*** Opening of MATERIAL PROVIDED ***

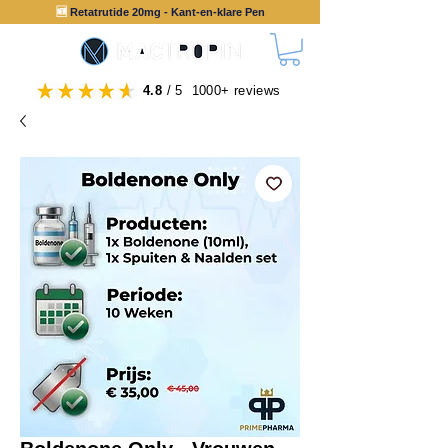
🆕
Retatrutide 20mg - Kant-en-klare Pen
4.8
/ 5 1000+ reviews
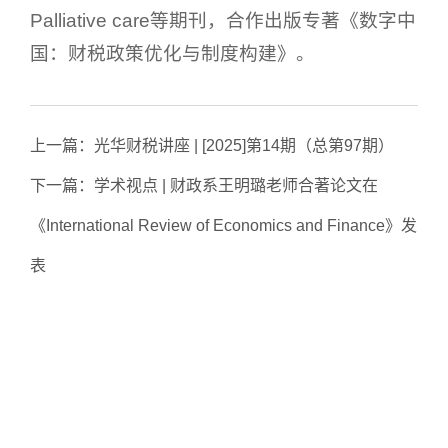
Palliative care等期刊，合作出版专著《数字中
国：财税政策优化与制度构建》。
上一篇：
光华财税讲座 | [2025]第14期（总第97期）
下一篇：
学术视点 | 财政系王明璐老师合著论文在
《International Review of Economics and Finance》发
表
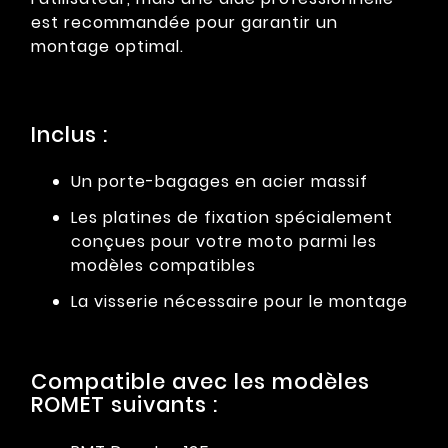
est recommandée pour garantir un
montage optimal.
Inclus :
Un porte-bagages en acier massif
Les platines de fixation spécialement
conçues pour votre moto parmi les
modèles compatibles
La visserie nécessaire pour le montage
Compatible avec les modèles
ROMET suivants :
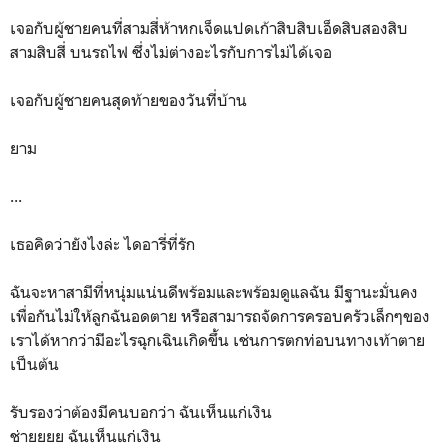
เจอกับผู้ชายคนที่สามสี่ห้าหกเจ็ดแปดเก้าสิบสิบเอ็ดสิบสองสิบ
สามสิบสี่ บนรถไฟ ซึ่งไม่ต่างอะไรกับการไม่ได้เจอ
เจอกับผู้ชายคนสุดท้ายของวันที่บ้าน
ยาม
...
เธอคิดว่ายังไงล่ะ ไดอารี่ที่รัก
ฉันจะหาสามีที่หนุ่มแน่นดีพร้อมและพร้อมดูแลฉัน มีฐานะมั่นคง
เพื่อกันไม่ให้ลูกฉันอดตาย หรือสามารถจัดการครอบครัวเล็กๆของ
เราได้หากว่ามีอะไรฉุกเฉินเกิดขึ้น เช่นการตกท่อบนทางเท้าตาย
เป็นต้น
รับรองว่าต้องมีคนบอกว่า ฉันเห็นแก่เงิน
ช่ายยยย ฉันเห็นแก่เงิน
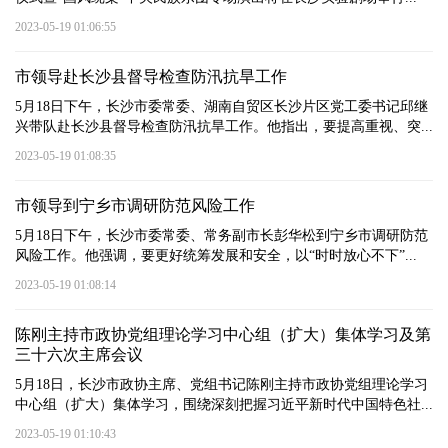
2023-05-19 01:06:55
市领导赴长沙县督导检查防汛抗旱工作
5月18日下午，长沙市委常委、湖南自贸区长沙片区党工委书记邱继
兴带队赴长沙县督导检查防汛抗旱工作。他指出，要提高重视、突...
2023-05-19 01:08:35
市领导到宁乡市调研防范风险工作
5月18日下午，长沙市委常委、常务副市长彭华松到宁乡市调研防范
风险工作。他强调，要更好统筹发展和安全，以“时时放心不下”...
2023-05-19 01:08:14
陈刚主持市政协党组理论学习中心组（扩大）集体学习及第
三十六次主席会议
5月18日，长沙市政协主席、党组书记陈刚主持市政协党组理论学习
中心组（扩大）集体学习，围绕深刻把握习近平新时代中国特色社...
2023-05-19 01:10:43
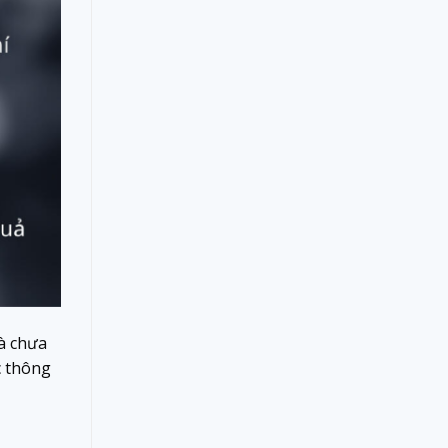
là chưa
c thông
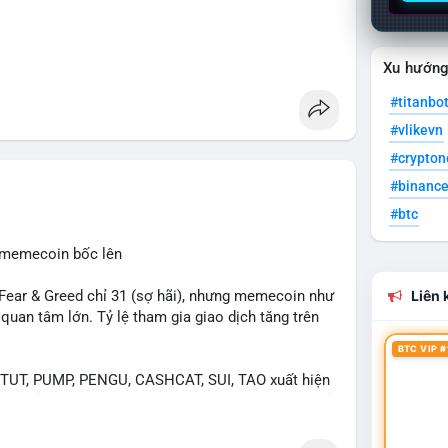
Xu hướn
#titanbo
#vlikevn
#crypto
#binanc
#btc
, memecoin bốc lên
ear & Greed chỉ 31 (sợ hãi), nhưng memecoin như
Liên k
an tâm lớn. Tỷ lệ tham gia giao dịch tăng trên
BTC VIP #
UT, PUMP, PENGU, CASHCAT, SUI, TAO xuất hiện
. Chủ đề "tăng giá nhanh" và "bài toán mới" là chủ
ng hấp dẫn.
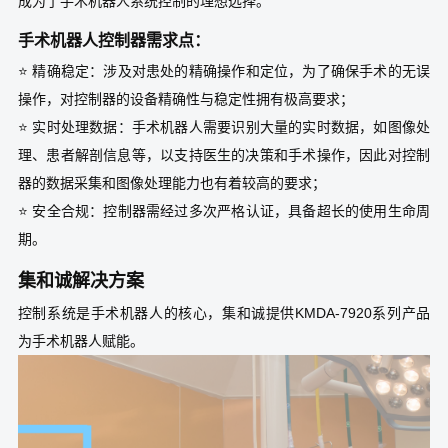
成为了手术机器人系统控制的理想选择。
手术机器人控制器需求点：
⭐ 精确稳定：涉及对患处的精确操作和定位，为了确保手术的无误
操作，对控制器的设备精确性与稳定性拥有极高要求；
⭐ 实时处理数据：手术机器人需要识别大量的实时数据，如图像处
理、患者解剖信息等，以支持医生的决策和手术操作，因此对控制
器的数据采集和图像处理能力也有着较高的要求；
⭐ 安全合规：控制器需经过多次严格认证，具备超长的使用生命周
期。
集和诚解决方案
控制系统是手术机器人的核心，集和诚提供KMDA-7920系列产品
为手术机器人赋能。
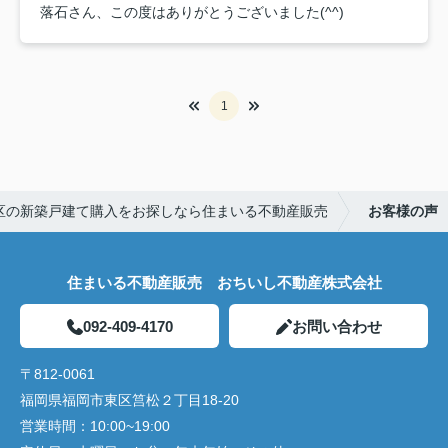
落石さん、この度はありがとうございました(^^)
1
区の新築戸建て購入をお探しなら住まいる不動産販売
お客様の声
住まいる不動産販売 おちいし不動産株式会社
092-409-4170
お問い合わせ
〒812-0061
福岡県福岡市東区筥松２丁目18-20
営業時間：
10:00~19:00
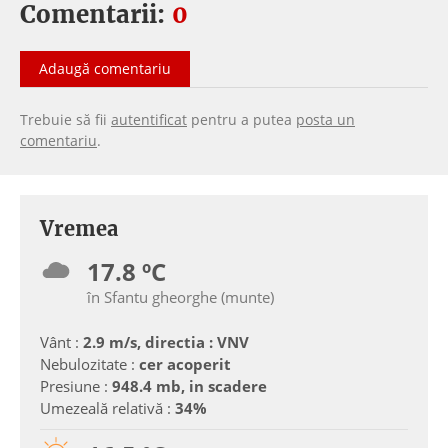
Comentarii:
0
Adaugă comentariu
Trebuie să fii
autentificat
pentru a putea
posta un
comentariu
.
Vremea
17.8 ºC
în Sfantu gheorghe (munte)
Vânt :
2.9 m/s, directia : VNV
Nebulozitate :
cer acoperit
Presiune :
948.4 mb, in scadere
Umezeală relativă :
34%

*** Close of MATERIAL PROVIDED ***

### TO DO:
A line counts if it includes the string "长沙市委常委". State how many such lines the entries have, with no other text.

### RESPONSE TO THE EXERCISE:
2